Associadas às tecnologias que podem ser utilizadas para produção de
biocombustíveis, de acordo com os pesquisadores da área, essas
matérias-primas formam uma matriz de rotas tecnológicas que torna
bastante complexa a tomada de decisão sobre qual ou quais devem ser
seguidas.
“Teremos que desenvolver uma metodologia que aponte não qual a melhor
das alternativas para desenvolver um biocombustível para aviação, mas
sim que indique o ponto forte de cada uma delas e as lacunas que
apresentam em termos de pesquisa para melhorar sua produção bioativa”,
disse Luís Augusto Barbosa Cortez, coordenador-adjunto de Programas
Especiais da FAPESP e um dos coordenadores do projeto.
De acordo com o pesquisador, a nova indústria que deverá surgir no
Brasil voltada para a substituição de querosenes fósseis utilizados na
aviação guardará semelhanças, mas não terá nenhuma relação com a
indústria do etanol de cana-de-açúcar e a de biodiesel, já consolidas no
país.
“Estamos construindo uma nova indústria no Brasil, que envolve
tecnologias que o país domina e outras que ainda não e que apresenta
enormes desafios de pesquisa que justificam o envolvimento da FAPESP, de
forma determinante, neste projeto”, afirmou.
O presidente da FAPESP, Celso Lafer, ressaltou que a FAPESP tem se
preocupado e se dedicado a apoiar programas de pesquisa que tornem
viável o desenvolvimento de energias renováveis.
Um exemplo da preocupação da instituição com essa questão, de acordo
com Lafer, foi a criação do Programa FAPESP de Pesquisa em Bioenergia
(BIOEN), que reúne mais de 300 cientistas brasileiros, sendo a maioria
atuantes em universidades e instituições de pesquisa no Estado de São
Paulo, além de 60 pesquisadores de diversos outros países, e cujo acordo
com a Embraer e a Boeing é parte integrante.

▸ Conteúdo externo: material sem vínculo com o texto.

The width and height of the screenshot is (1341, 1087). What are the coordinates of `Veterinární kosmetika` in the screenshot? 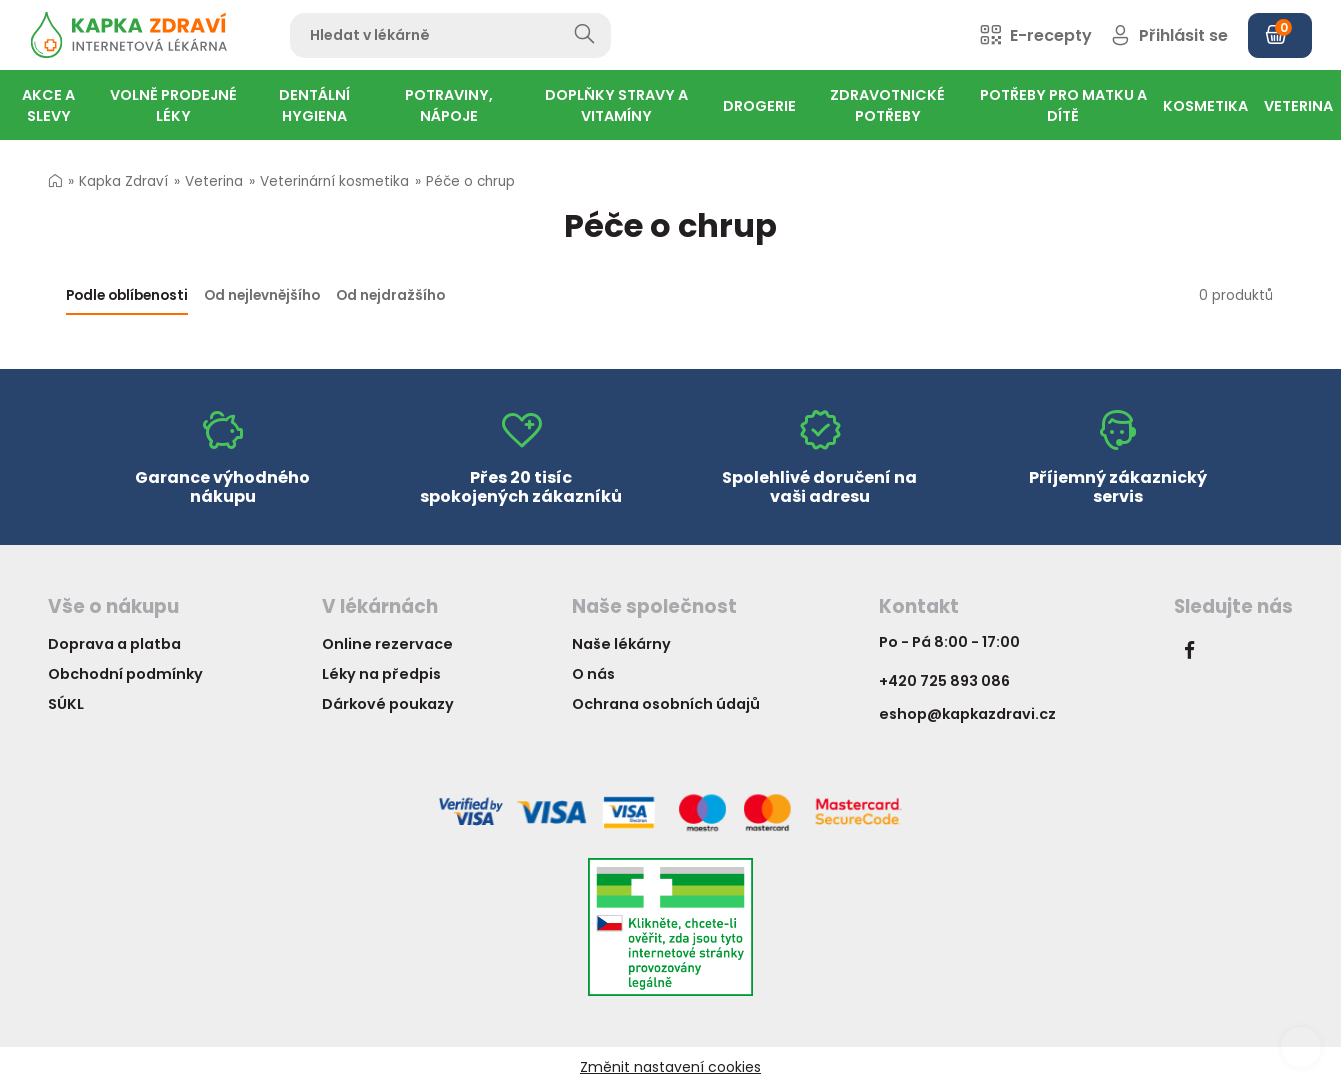 It's located at (334, 181).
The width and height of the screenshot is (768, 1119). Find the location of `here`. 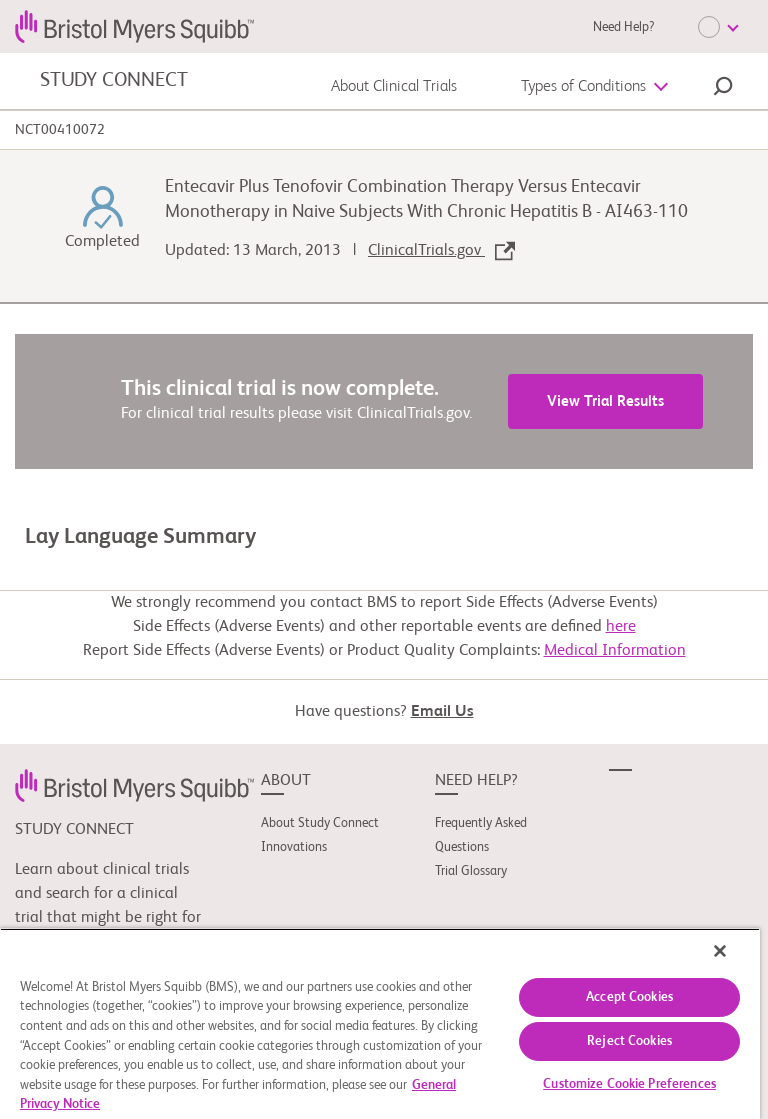 here is located at coordinates (621, 627).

“Por conta dessa preocupação da FAPESP com a questão das energias
renováveis, tivemos muita satisfação de criar uma mecanismo de
cooperação e entendimento com a Boeing e a Embraer, voltado para o tema
de biocombustíveis, que representa um horizonte importante para o nosso
país e para o futuro das energias renováveis”, disse Lafer.
Por sua vez, Al Bryant, vice-presidente da Boeing Tecnologia e
Pesquisa, avaliou que a criação de um centro de pesquisa e
desenvolvimento de biocombustíveis para aviação representa uma
oportunidade única para o país.
“O Brasil poderá inovar não só regionalmente, mas também em escala
global, assumindo uma posição de liderança em biocombustíveis para
aviação e assegurando essa conquista por gerações”, avaliou.